More than 30 years later as VIA again seeks to replace its aging cross-country fleet, the future of Canada’s transcontinental passenger rail system hangs in the balance. “VIA: New trains, new challenges” (March 2023 Trains Magazine) provides an in-depth look at the new Siemens trainsets and the forces impacting Canada’s passenger operator.
6 thoughts on “VIA joins Amtrak in attempting to replace aging passenger cars”
I rode the Canadian from Montreal to Vancouver in 1975. The equipment was the 1954 cars with domes. A long ride (72 hours almost exactly) but really interesting. We ran on the CP mainline along the north shore of Lake Superior. The morning of the second day, I enjoyed looking out my roomette window at lake and rocky shore (I made sure to reserve a room on that side of the train.) Great memories of that and the Rockies. The food and service was great. We arrived on time.
As for replacement equipment, the Superliners tested successfully in the Canadian climate (If I remember right, they were tested in winter.)
Amtrak and VIA should pool resources for a joint order. Some work could be done in Canada.
Your 72-hour ride would be much longer now and would mean changing trains in Toronto rather than the direct route west of Montreal. Add to that the longer headway as the train no longer runs daily. The Canadian, which I too have ridden (decades ago), has long since ceased to being a serviceable transportation option.
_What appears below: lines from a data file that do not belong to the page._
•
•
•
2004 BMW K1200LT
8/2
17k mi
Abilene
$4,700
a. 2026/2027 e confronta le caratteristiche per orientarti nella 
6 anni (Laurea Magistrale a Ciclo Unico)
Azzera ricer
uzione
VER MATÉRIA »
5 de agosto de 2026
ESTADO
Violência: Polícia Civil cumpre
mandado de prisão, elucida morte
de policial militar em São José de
Canadian leaders need to demand something more from VIA in exchange for new cars. Start with this: all trains either run daily or not at all. Continue with this: two parallel routes (CNR and CPR) west of Toronto to Vancouver and two parallel routes (CNR and CPR) from Montreal to the Maritimes.
Either revert to something resembling the timetable of a generation or so ago, or shut the thing down. Read the riot act to both VIA management, and the two railroads.
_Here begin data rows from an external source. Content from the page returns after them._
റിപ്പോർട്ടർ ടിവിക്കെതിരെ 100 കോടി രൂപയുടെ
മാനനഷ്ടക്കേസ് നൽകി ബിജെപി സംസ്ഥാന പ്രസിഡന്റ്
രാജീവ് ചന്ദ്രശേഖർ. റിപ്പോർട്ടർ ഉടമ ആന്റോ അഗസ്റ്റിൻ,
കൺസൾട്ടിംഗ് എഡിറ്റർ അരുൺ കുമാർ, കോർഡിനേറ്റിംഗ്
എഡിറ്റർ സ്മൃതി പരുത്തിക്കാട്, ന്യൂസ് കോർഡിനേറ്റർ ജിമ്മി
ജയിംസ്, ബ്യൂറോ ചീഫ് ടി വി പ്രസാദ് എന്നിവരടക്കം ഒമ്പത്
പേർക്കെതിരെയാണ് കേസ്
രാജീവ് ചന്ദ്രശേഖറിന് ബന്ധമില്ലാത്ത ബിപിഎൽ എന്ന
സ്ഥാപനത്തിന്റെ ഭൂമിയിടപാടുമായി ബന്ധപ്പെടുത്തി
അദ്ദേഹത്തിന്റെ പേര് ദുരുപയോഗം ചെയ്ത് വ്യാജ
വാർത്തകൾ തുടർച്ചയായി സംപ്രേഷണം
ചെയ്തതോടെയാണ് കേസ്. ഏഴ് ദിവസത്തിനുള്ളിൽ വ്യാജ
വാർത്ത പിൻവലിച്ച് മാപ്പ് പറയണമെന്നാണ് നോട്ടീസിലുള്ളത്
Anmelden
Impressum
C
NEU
If I had to redo my trips of the 1980’s when I travelled extensively in Canada, it would take a whole lot more than dome cars and sit-down dining to get me back on the train.
Staedler build some new bilevel cars for the Rockymountaineer just before covid broke out.
Can’t that platform be used for a new generation of long distance equipment in North Anerica?
Don’t know the answer to this, but VIA may have Canadian content requirements (like assemble it in Canada) just as Amtrak has with American content, so a possible joint order may have issues.
I’m pretty sure the new Venture sets built by Siemens are built in California, not Canada, so this may not be an issue with the long distance equipment either.
One reason Via passengers have less problem with the CN side tracking them is that extra time in the dome and especially the diner is so good.